24. Le Gouvernement irlandais soutient également que la protection de la santé publique justifie le fait d'exiger le respect de la norme irlandaise. Celle-ci garantirait en effet l'absence de contact entre l'eau et les fibres d'amiante des conduites en béton, contact préjudiciable à la qualité de l'eau potable.

25. Cet argument doit être rejeté. Comme la Commission l'a relevé à juste titre, le revêtement des conduites, à l'intérieur aussi bien qu'à l'extérieur, faisait l'objet d'une exigence distincte dans l'avis d'appel d'offres. Le Gouvernement irlandais n'a pas montré pourquoi le respect de cette exigence ne serait pas de nature à permettre l'isolation de l'eau et des fibres d'amiante qu'il estime nécessaire pour des raisons de santé publique.

26. Le Gouvernement irlandais n'ayant avancé aucun autre argument de nature à réfuter les conclusions de la Commission et du Gouvernement espagnol, il y a lieu de faire droit à celles-ci.

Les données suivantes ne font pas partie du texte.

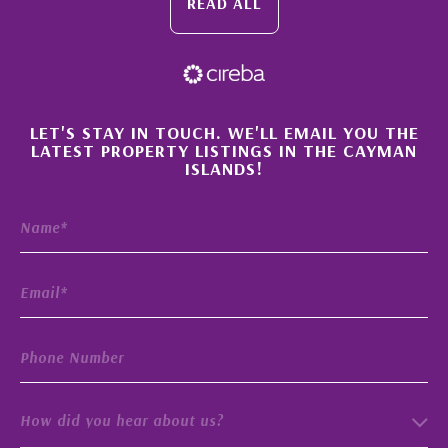
READ ALL
×
LET'S STAY IN TOUCH. WE'LL EMAIL YOU THE
LATEST PROPERTY LISTINGS IN THE CAYMAN
ISLANDS!
How did you hear about us?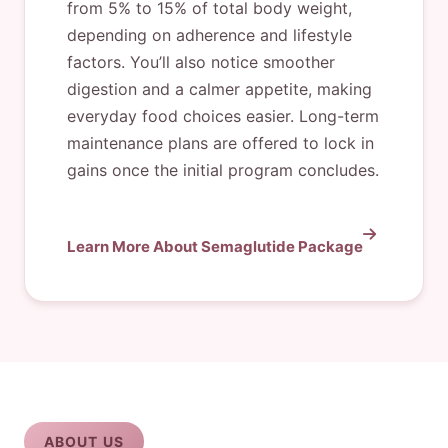
from 5% to 15% of total body weight,
depending on adherence and lifestyle
factors. You’ll also notice smoother
digestion and a calmer appetite, making
everyday food choices easier. Long-term
maintenance plans are offered to lock in
gains once the initial program concludes.
Learn More About Semaglutide Package
ABOUT US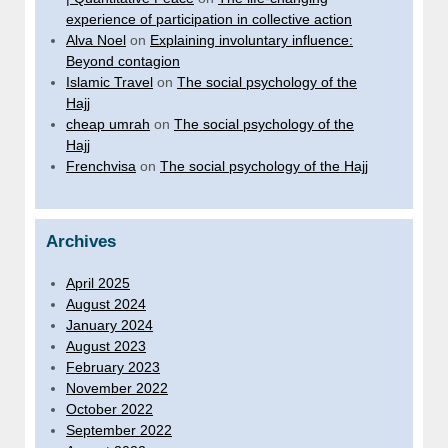
experience of participation in collective action
Alva Noel
on
Explaining involuntary influence:
Beyond contagion
Islamic Travel
on
The social psychology of the
Hajj
cheap umrah
on
The social psychology of the
Hajj
Frenchvisa
on
The social psychology of the Hajj
Archives
April 2025
August 2024
January 2024
August 2023
February 2023
November 2022
October 2022
September 2022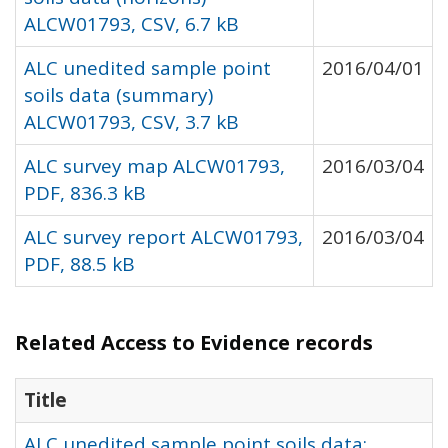
ALCW01793, CSV, 6.7 kB
ALC unedited sample point
2016/04/01
soils data (summary)
ALCW01793, CSV, 3.7 kB
ALC survey map ALCW01793,
2016/03/04
PDF, 836.3 kB
ALC survey report ALCW01793,
2016/03/04
PDF, 88.5 kB
Related Access to Evidence records
Title
ALC unedited sample point soils data: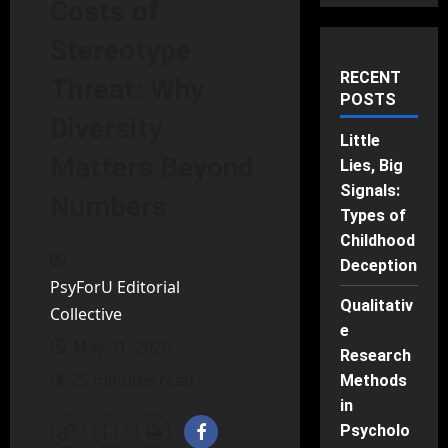
Costs of
Stereotype
RECENT
Threat: Why
POSTS
Diversity
Little
Matters Beyond
Lies, Big
Signals:
Numbers
Types of
Childhood
Deception
PsyForU Editorial
Qualitativ
Collective
e
May 31, 2026
Research
25 minutes read
Methods
in
Psycholo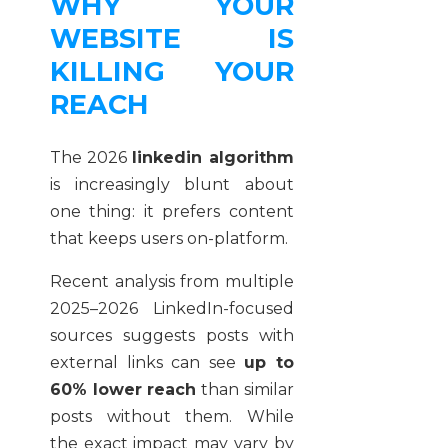
WHY YOUR
WEBSITE IS
KILLING YOUR
REACH
The 2026
linkedin algorithm
is increasingly blunt about
one thing: it prefers content
that keeps users on-platform.
Recent analysis from multiple
2025–2026 LinkedIn-focused
sources suggests posts with
external links can see
up to
60% lower reach
than similar
posts without them. While
the exact impact may vary by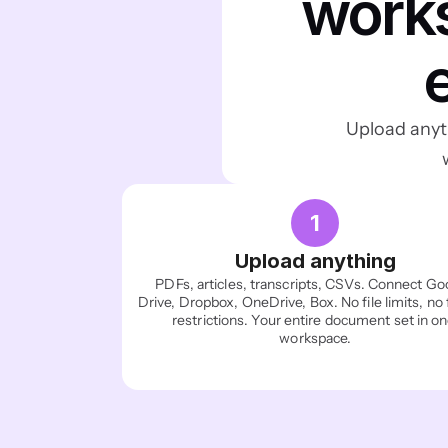
works
Upload anyth
1
Upload anything
PDFs, articles, transcripts, CSVs. Connect Goo
Drive, Dropbox, OneDrive, Box. No file limits, no 
restrictions. Your entire document set in on
workspace.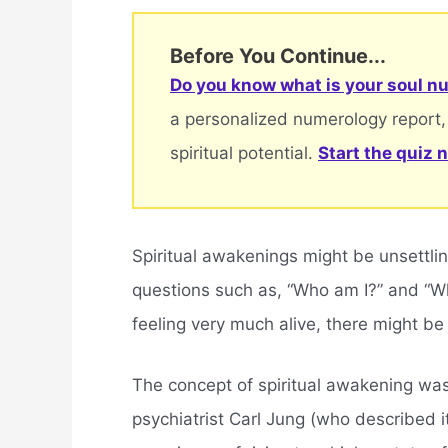
Before You Continue...
Do you know what is your soul nu
a personalized numerology report,
spiritual potential.
Start the quiz 
Spiritual awakenings might be unsettling
questions such as, “Who am I?” and “W
feeling very much alive, there might 
The concept of spiritual awakening wa
psychiatrist Carl Jung (who described it 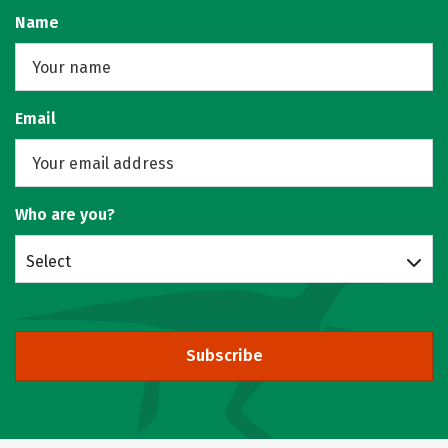
Name
Email
Who are you?
Select
Subscribe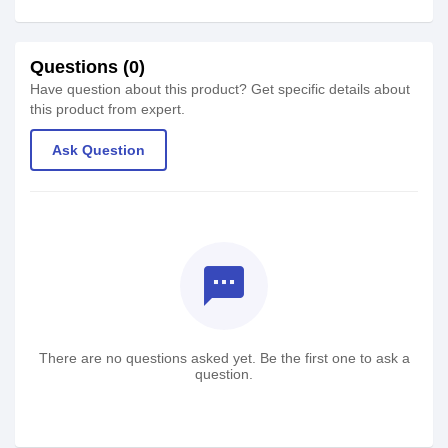
Questions (0)
Have question about this product? Get specific details about
this product from expert.
Ask Question
textsms
There are no questions asked yet. Be the first one to ask a
question.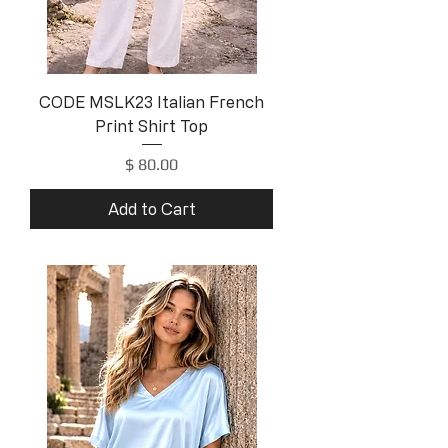
CODE MSLK23 Italian French
Print Shirt Top
Price
$ 80.00
Add to Cart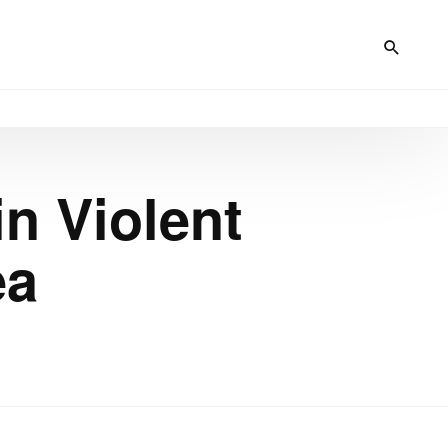
in Violent
ea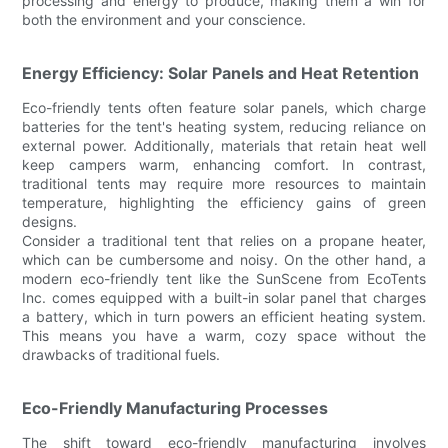
processing and energy to produce, making them a win for
both the environment and your conscience.
Energy Efficiency: Solar Panels and Heat Retention
Eco-friendly tents often feature solar panels, which charge
batteries for the tent's heating system, reducing reliance on
external power. Additionally, materials that retain heat well
keep campers warm, enhancing comfort. In contrast,
traditional tents may require more resources to maintain
temperature, highlighting the efficiency gains of green
designs.
Consider a traditional tent that relies on a propane heater,
which can be cumbersome and noisy. On the other hand, a
modern eco-friendly tent like the SunScene from EcoTents
Inc. comes equipped with a built-in solar panel that charges
a battery, which in turn powers an efficient heating system.
This means you have a warm, cozy space without the
drawbacks of traditional fuels.
Eco-Friendly Manufacturing Processes
The shift toward eco-friendly manufacturing involves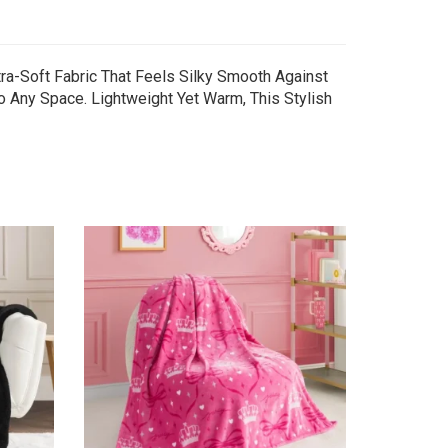
tra-Soft Fabric That Feels Silky Smooth Against
to Any Space. Lightweight Yet Warm, This Stylish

27. Dès lors, il convient de reconnaître que, en permettant l'inscription, dans le dossier d'appel d'offres relatif àun marche de travaux publics, d'une clause selon laquelle les conduites en amiante-ciment pour canalisation sous-pression doivent avoir été certifiées conformes à la norme irlandaise 188-1975, en vertu de l'Irish Standard Mark Licensing Scheme de l'Institut irlandais de recherches et de standardisation, l'Irlande a manqué aux obligations qui lui incombent en vertu de l'article 30 du traité CEE.

Sur le rejet de l'offre impliquant l'utilisation des conduites de fabrication espagnole

28. Le second chef de la demande formulée par la Commission concerne l'attitude des autorités irlandaises à l'égard d'une entreprise donnée lors du déroulement de la procédure d'adjudication du marché litigieux.

29. Il est apparu, au cours de l'audience, que cette deuxième partie de la demande vise, en réalité, la simple mise en application de la mesure qui fait l'objet de la première partie. Il y a donc lieu de considérer qu'il ne s'agit pas d'un grief distinct et qu'il n'y a pas lieu de statuer séparément à son sujet.

Sur les dépens

30. Aux termes de l'article 69, paragraphe 2, du règlement de procédure, toute partie qui succombe est condamnée aux dépens. Toutefois, selon le paragraphe 3, alinéa 1, du même article, la Cour peut compenser les dépens en totalité ou en partie, si les parties succombent respectivement sur un ou plusieurs chefs. La requérante ayant succombé en un de ses moyens, il y a lieu de compenser les dépens.

Par ces motifs,

LA COUR,

Déclare et arrête :

1) en permettant l'inscription, dans le dossier d'appel d'offres relatif à un marché de travaux publics, d'une clause selon laquelle les conduites en amiante-ciment pour canalisation sous pression doivent avoir été certifiées conformes à la norme irlandaise 188-1975, en vertu de l'Irish Standard Mark Licensing Scheme de l'Institut irlandais de recherches et de standardisation, l'Irlande a manqué aux obligations qui lui incombent en vertu de l'article 30 du traité CEE.

2) le recours est rejeté pour le surplus.

3) chacune des parties, y compris la partie intervenante, supportera ses propres dépens.